■ **Work order**
Go through the records below from the first line and print each one exactly, stopping after the line that contains "la compañía gallega". Do not print pictures or anything past that line.

■ **Excerpted records**
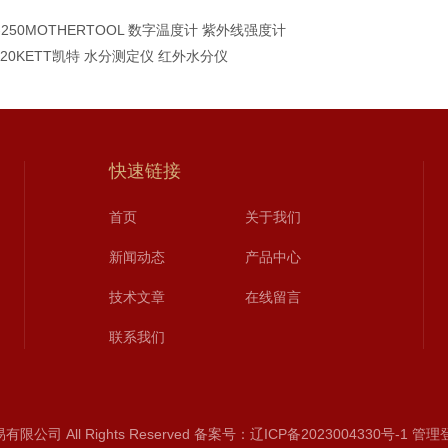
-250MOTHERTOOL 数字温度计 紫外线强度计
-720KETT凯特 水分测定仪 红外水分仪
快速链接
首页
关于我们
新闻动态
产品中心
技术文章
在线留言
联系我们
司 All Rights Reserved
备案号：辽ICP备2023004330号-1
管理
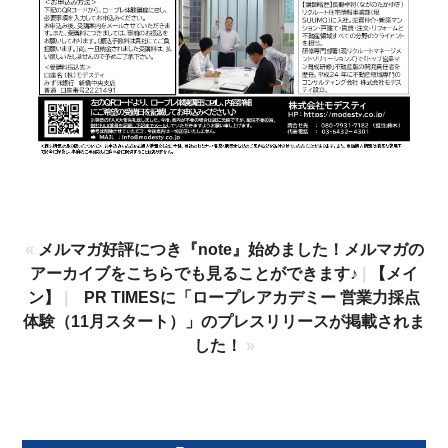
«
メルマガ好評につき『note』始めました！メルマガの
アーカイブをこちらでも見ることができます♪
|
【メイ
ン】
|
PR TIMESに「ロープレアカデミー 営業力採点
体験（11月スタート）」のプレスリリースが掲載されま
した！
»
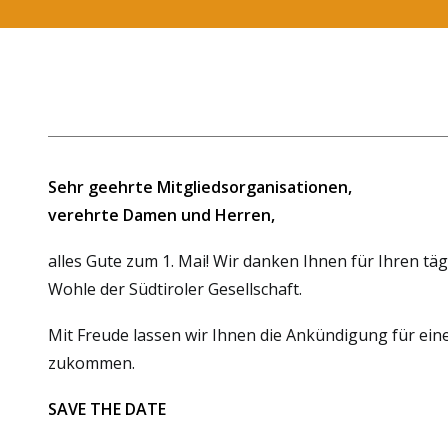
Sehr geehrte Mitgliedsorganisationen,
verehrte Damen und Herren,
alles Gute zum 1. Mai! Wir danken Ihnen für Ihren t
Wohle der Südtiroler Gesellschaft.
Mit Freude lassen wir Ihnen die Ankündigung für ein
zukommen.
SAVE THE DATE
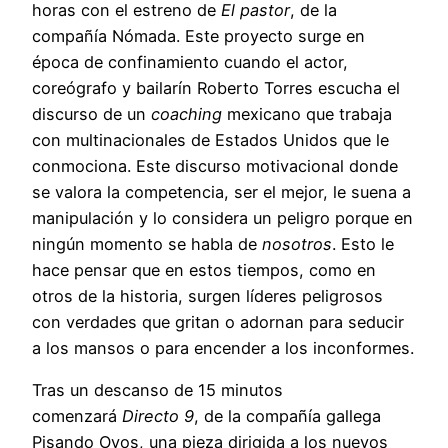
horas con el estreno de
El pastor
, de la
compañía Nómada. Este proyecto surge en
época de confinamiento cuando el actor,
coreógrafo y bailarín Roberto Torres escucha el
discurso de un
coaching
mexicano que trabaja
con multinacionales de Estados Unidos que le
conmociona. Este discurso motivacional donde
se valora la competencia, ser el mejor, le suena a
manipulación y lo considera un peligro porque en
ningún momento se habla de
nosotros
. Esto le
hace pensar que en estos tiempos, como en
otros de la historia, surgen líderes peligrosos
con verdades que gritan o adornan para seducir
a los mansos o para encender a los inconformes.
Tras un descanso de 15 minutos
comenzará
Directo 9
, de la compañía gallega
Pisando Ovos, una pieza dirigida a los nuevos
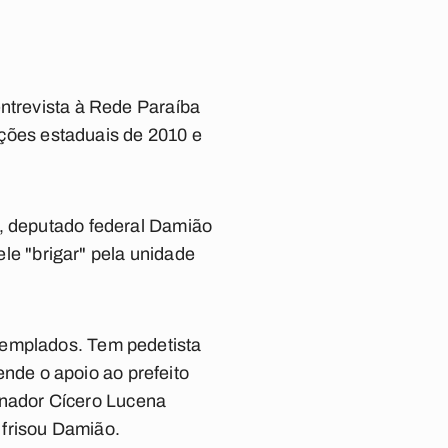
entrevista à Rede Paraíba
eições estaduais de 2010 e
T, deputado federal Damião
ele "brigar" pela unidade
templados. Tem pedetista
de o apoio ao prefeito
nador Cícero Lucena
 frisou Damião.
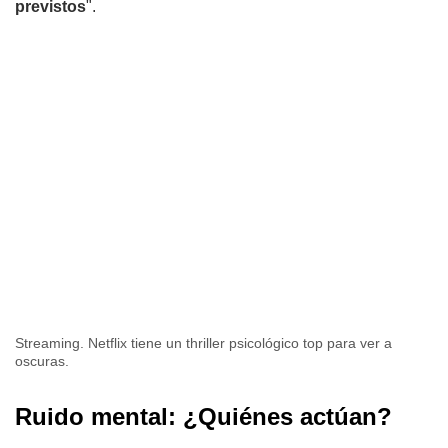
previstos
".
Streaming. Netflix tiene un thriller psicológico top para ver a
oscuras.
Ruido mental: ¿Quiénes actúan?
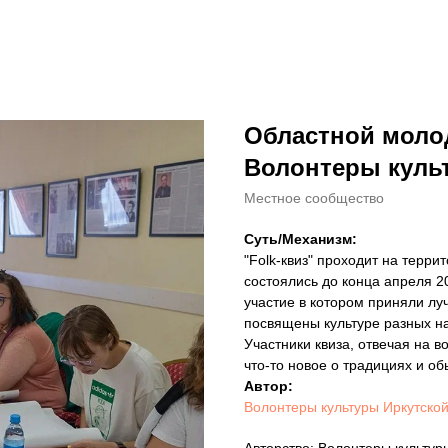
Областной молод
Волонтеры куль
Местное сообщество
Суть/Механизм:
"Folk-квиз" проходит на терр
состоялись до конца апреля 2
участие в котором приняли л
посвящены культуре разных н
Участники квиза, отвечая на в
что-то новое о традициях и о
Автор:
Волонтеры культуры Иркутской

■ **Solution to this problem**
-250MOTHERTOOL 数字温度计 紫外线强度计
-720KETT凯特 水分测定仪 红外水分仪
快速链接
首页
关于我们
新闻动态
产品中心
技术文章
在线留言
联系我们
司 All Rights Reserved
备案号：辽ICP备2023004330号-1
管理
«
メルマガ好評につき『note』始めました！メルマガの
アーカイブをこちらでも見ることができます♪
|
【メイ
ン】
|
PR TIMESに「ロープレアカデミー 営業力採点
体験（11月スタート）」のプレスリリースが掲載されま
した！
»
Sehr geehrte Mitgliedsorganisationen,
verehrte Damen und Herren,
alles Gute zum 1. Mai! Wir danken Ihnen für Ihren t
Wohle der Südtiroler Gesellschaft.
Mit Freude lassen wir Ihnen die Ankündigung für ein
zukommen.
SAVE THE DATE
horas con el estreno de
El pastor
, de la
compañía Nómada. Este proyecto surge en
época de confinamiento cuando el actor,
coreógrafo y bailarín Roberto Torres escucha el
discurso de un
coaching
mexicano que trabaja
con multinacionales de Estados Unidos que le
conmociona. Este discurso motivacional donde
se valora la competencia, ser el mejor, le suena a
manipulación y lo considera un peligro porque en
ningún momento se habla de
nosotros
. Esto le
hace pensar que en estos tiempos, como en
otros de la historia, surgen líderes peligrosos
con verdades que gritan o adornan para seducir
a los mansos o para encender a los inconformes.
Tras un descanso de 15 minutos
comenzará
Directo 9
, de la compañía gallega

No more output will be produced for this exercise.